In a letter published in the _Sussex Daily News_ a correspondent and well-known authority on dairy matters sounds a timely note of warning to our dairy managers:--

"I happen to know," he writes, "for a fact that Americans who visited one of our Dairy Shows at Islington were so disgusted at the method--or rather lack of cleanly method--exhibited there as our ordinary way of milking cows, that these visitors stated that nothing would induce them to drink milk while in England. I mention this circumstance so as to bring home to the minds of English dairy-farmers who may read this letter how very backward we are in this country as compared with more studious and careful foreign competitors. It is insisted upon by our foreign teachers that our cow-stalls are too short and not roomy enough, and our cow-houses badly constructed; that we do not (1) groom our cows or (2) clean the teats, nor (3) sponge their udders, bellies, and sides before milking with clean, tepid water; (4) that the milkers do not tie up the cow's tail nor clean their own hands and persons, nor (5) cover their clothes with a clean, well-aired blouse during milking; that (6) they generally milk in a foul atmosphere (bacterially), tainted with the odour of dung, brewer's grains, or farmyard refuse. I am sorry to state that there is too much solid fact about the contentions which, based upon bacteriology, are given as causes of injury to quality.... Cleanliness is now a matter requiring the primary attention of English dairy-farmers.
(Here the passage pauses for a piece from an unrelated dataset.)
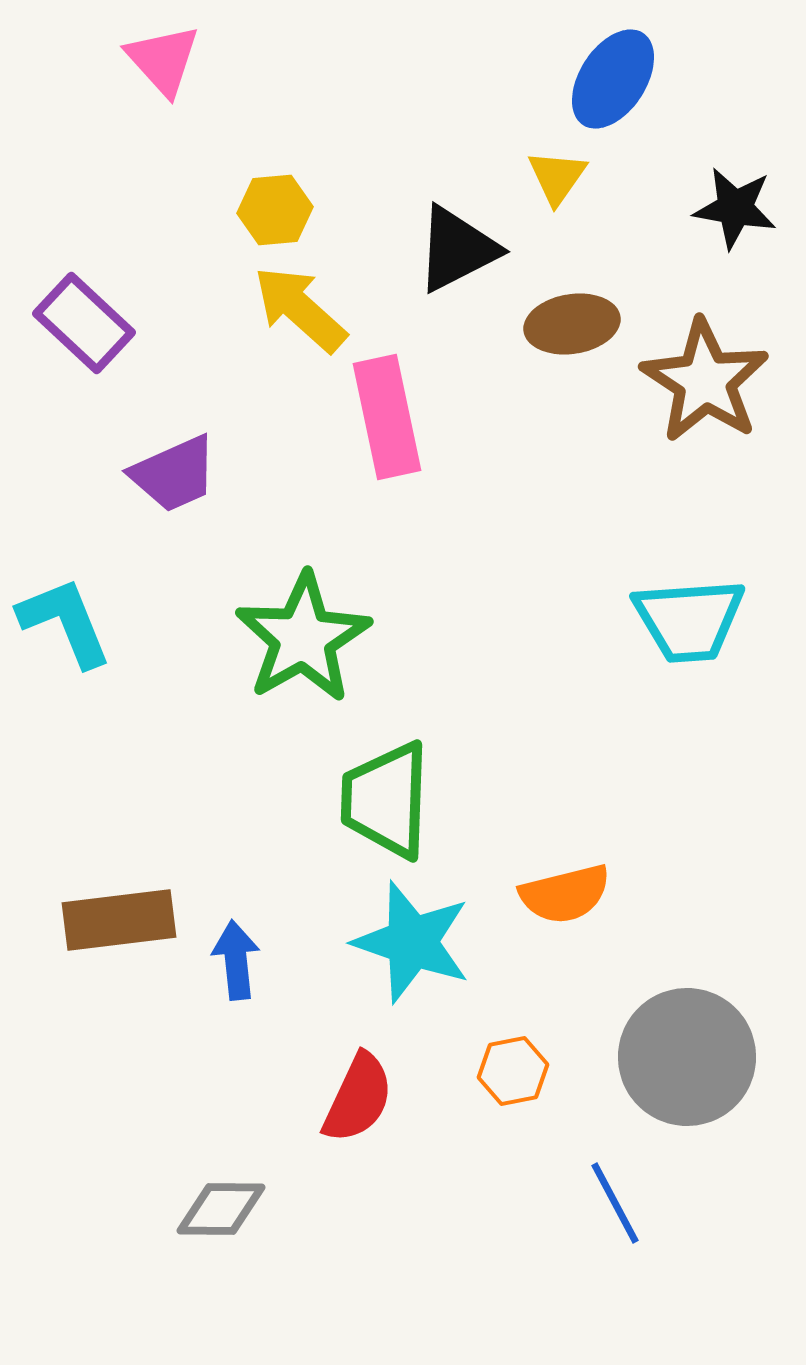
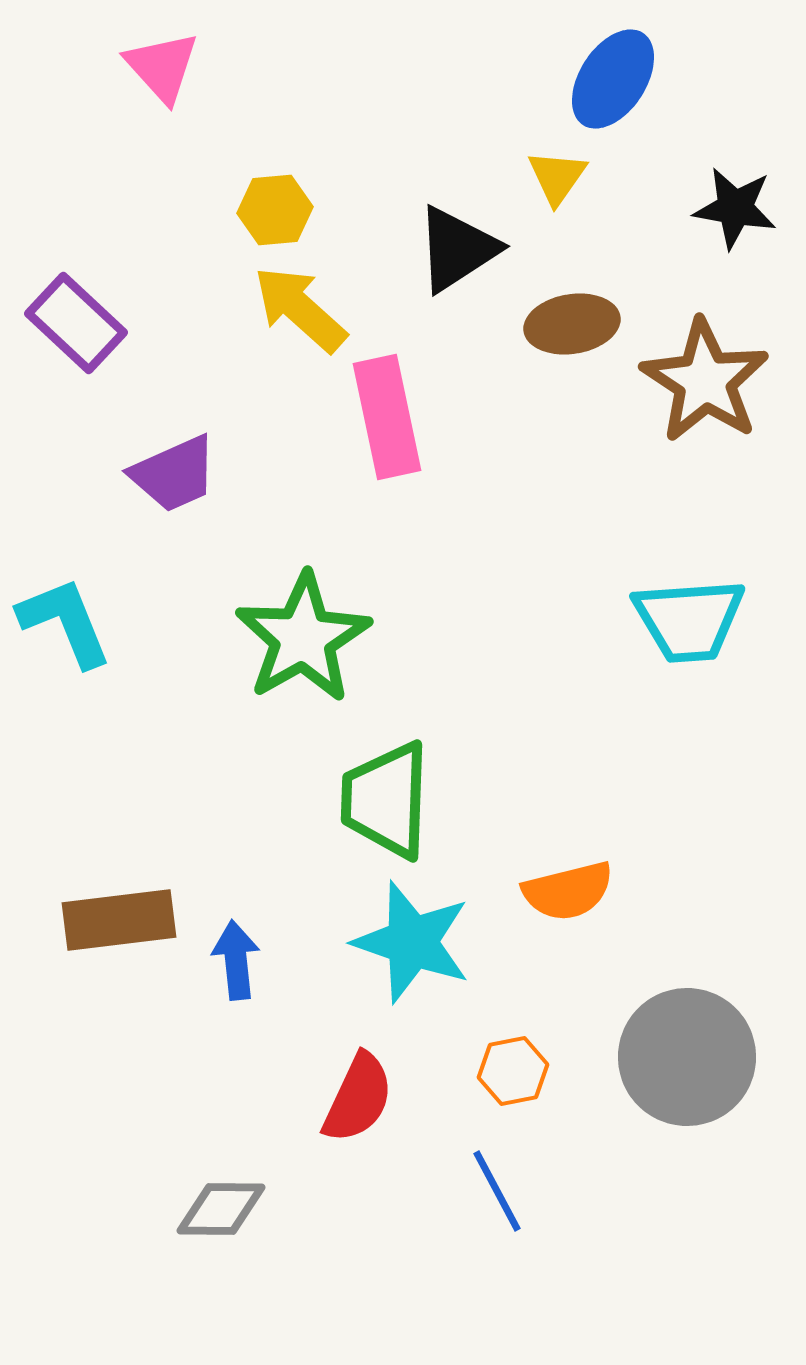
pink triangle: moved 1 px left, 7 px down
black triangle: rotated 6 degrees counterclockwise
purple rectangle: moved 8 px left
orange semicircle: moved 3 px right, 3 px up
blue line: moved 118 px left, 12 px up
The study of bacteria proves that such inattention is greatly the cause of foreign butters beating ours."

It follows as a natural sequence that all the cans and vessels used for dairy purposes should be absolutely beyond suspicion of contamination. Professor Russell has shown by actual experiment that, even where the vessels are in good condition and fairly well cleaned, the milk has a very different bacterial population when collected in them and in vessels _sterilised by steam_.

Two covered cans were taken, one of which had been cleaned in the ordinary way, and the other sterilised by steam for half an hour. Previous to milking the animal was carefully cleaned, and special precautions were taken to avoid raising dust, whilst the first milk, always rife with bacteria, was rejected. Directly after milking bacterial gelatine-plates were respectively prepared from the milk in these two pails, with the following results: In one cubic centimetre of milk taken from the sterilised pail there were 165 bacteria; in that taken from the ordinary pail as many as 4,265 were found.